Now the code needs to dynamically perform the computation stored in the @comp variable and pass the value from the @result variable inside the computation to the trigger's @out_result variable. To achieve this result, you can use an undocumented feature of the sp_executesql system stored procedure, which lets you use output parameters. SQL Server MVP Umachandar Jayachandran discovered this undocumented feature by looking at the procedure's code in the master database. The script that Listing 5 shows demonstrates how sp_executesql dynamically performs a computation and returns an output parameter. The script's simple example uses sp_executesql to calculate the product of two input arguments and stores the result in an output parameter called @r.

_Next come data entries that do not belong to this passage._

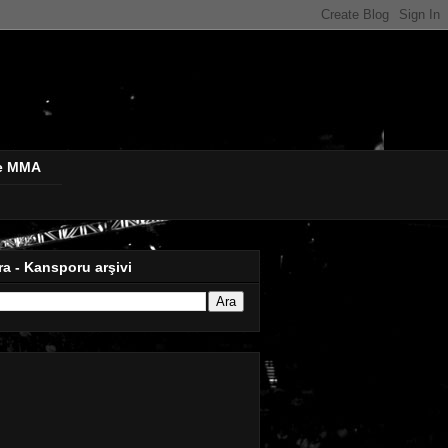
de MMA
ra - Kansporu arşivi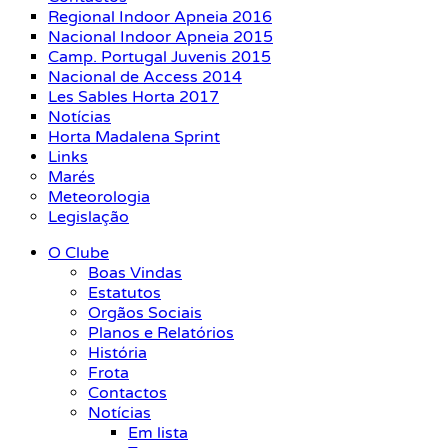
Regional Indoor Apneia 2016
Nacional Indoor Apneia 2015
Camp. Portugal Juvenis 2015
Nacional de Access 2014
Les Sables Horta 2017
Notícias
Horta Madalena Sprint
Links
Marés
Meteorologia
Legislação
O Clube
Boas Vindas
Estatutos
Orgãos Sociais
Planos e Relatórios
História
Frota
Contactos
Notícias
Em lista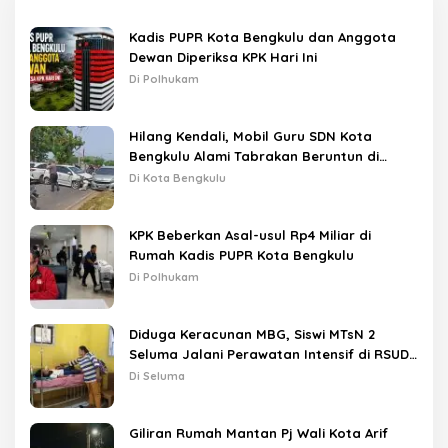
Kadis PUPR Kota Bengkulu dan Anggota
Dewan Diperiksa KPK Hari Ini
Di Polhukam
Hilang Kendali, Mobil Guru SDN Kota
Bengkulu Alami Tabrakan Beruntun di
Lampu Merah
Di Kota Bengkulu
KPK Beberkan Asal-usul Rp4 Miliar di
Rumah Kadis PUPR Kota Bengkulu
Di Polhukam
Diduga Keracunan MBG, Siswi MTsN 2
Seluma Jalani Perawatan Intensif di RSUD
Tais
Di Seluma
Giliran Rumah Mantan Pj Wali Kota Arif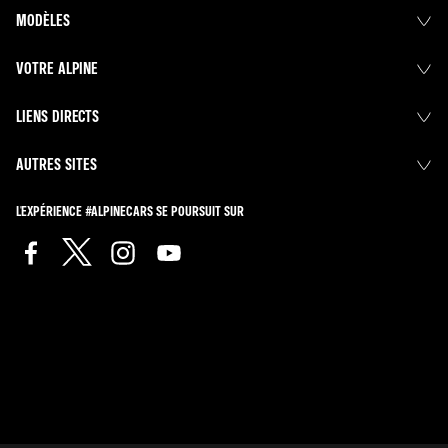
MODÈLES
VOTRE ALPINE
LIENS DIRECTS
AUTRES SITES
L'EXPÉRIENCE #ALPINECARS SE POURSUIT SUR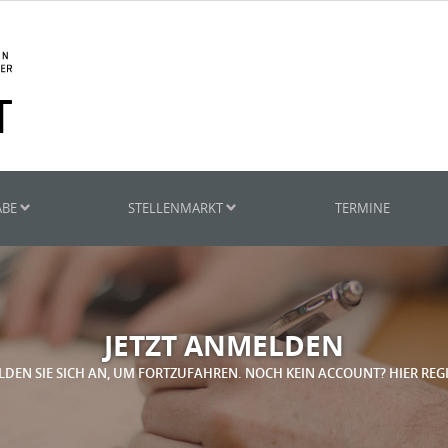
ABE
STELLENMARKT
TERMINE
JETZT ANMELDEN
LDEN SIE SICH AN, UM FORTZUFAHREN. NOCH KEIN ACCOUNT? HIER REG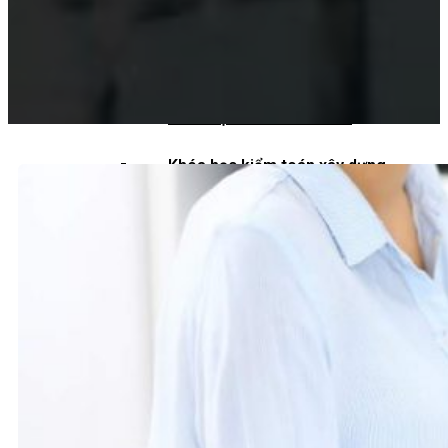
Khoá học kiểm toán viên
Khoá học kiểm toán nội bộ
Khóa học kiểm toán thuế
Khóa học kiểm toán xây dựng
Khóa học kiểm toán quyết toán dự
án
QUỐC TẾ
Chuẩn mực kiểm toán quốc tế
Kiểm toán đa quốc gia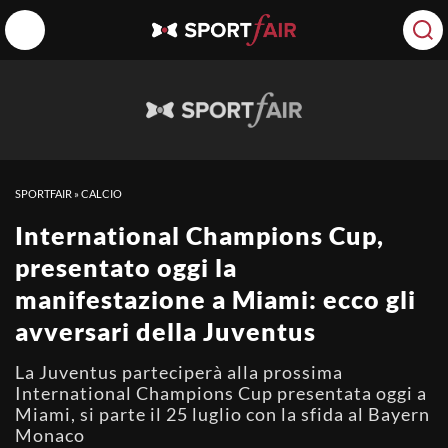
SPORTFAIR
»
CALCIO
International Champions Cup,
presentato oggi la
manifestazione a Miami: ecco gli
avversari della Juventus
La Juventus parteciperà alla prossima
International Champions Cup presentata oggi a
Miami, si parte il 25 luglio con la sfida al Bayern
Monaco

The first argument that sp_executesql accepts is the statement that you want to execute dynamically. The second argument is a string that holds the list of input and output parameters that the statement uses. All the other arguments that sp_executesql accepts are assignments of values to the parameters that the statement uses. Note that the output parameter inside the statement is called @r and the variable that the calling batch assigns to @r is called @r_out. Both when declaring @r and when assigning it the variable from the calling batch, you have to specify the keyword OUTPUT to indicate an output parameter.

In Listing 4's code, the trigger uses sp_executesql to dynamically execute the statement stored in the @comp variable. The trigger assigns to the statement's arguments the values fetched from the Inserted table and stores the results in the variable @out_result. Then the trigger code simply has to update the result column in the relevant row in the Computations table with the value stored in @out_result.

After creating the trigger, you can test this solution by running the script that Listing 6 shows. This script inserts three rows into the Computations table and displays the table's contents, which Table 1 shows. If you update the computation or argument columns, the trigger updates the result column accordingly. For example, the following code adds 10 to the arg1 column in all rows, then displays the contents of the Computations table:

UPDATE Computations
  SET arg1 = arg1 + 10
 
SELECT * FROM Computations

Table 2 shows this query's output.

The sp_executesql system stored procedure lets you perform computations dynamically and even use output parameters. Without the ability to perform the computations dynamically, maintaining a different computation for each row in the table would be unnecessarily complicated. You'd have to write your own parser as a user-defined function (UDF) or in the client application, which isn't a simple task. One great benefit of using sp_executesql as in the above example is that you can store any valid T-SQL expression as a computation, including those that use built-in T-SQL functions.